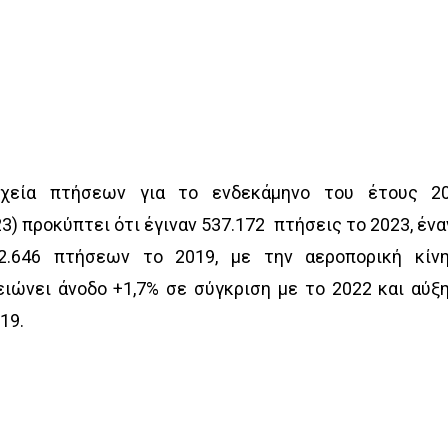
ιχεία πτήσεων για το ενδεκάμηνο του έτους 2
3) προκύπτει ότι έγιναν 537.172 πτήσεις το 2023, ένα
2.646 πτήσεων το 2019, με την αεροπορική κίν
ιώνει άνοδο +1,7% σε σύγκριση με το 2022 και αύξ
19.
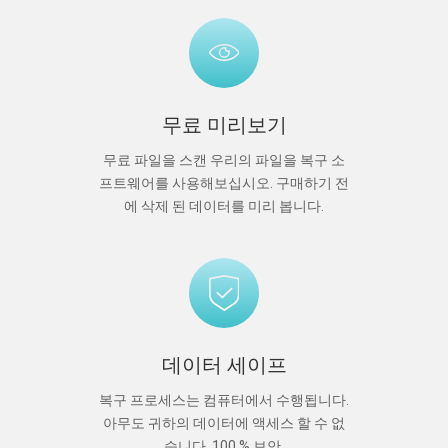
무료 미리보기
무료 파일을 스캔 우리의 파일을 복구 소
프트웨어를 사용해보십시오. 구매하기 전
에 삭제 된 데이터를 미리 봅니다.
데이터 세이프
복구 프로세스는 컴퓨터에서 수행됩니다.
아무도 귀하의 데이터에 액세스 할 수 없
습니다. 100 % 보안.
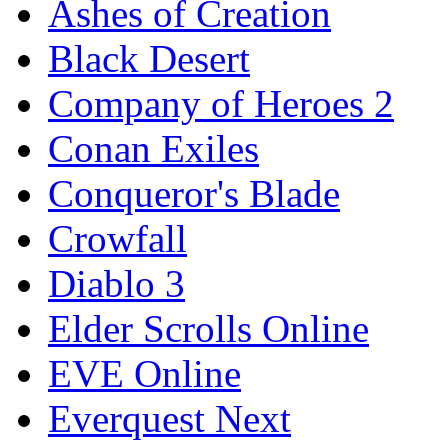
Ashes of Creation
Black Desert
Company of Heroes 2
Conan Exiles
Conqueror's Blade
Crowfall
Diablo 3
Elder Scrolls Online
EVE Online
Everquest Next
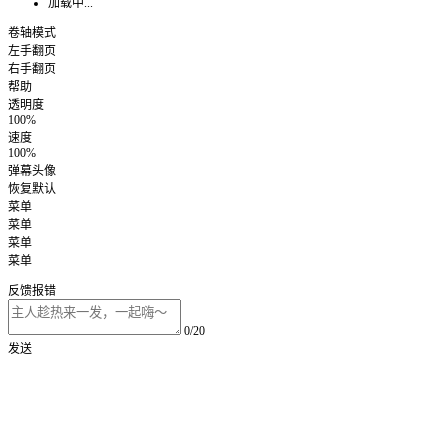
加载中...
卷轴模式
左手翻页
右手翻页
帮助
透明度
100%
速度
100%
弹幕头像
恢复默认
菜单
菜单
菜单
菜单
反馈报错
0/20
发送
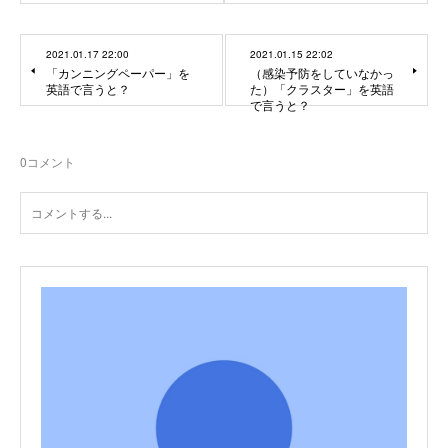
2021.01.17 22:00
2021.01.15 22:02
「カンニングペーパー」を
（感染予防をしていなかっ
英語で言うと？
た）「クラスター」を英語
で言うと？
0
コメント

* * * *

*Directions for this task:*
Working from the material above, transcribe it exactly while omitting pictures.

*Written answer:*
ιχεία πτήσεων για το ενδεκάμηνο του έτους 2
3) προκύπτει ότι έγιναν 537.172 πτήσεις το 2023, ένα
2.646 πτήσεων το 2019, με την αεροπορική κίν
ιώνει άνοδο +1,7% σε σύγκριση με το 2022 και αύξ
19.
무료 미리보기
무료 파일을 스캔 우리의 파일을 복구 소
프트웨어를 사용해보십시오. 구매하기 전
에 삭제 된 데이터를 미리 봅니다.
데이터 세이프
복구 프로세스는 컴퓨터에서 수행됩니다.
아무도 귀하의 데이터에 액세스 할 수 없
습니다. 100 % 보안.
Ashes of Creation
Black Desert
Company of Heroes 2
Conan Exiles
Conqueror's Blade
Crowfall
Diablo 3
Elder Scrolls Online
EVE Online
Everquest Next
加载中...
卷轴模式
左手翻页
右手翻页
帮助
透明度
100%
速度
100%
弹幕头像
恢复默认
菜单
菜单
菜单
菜单
反馈报错
0/20
发送
2021.01.17 22:00
2021.01.15 22:02
「カンニングペーパー」を
（感染予防をしていなかっ
英語で言うと？
た）「クラスター」を英語
で言うと？
0
コメント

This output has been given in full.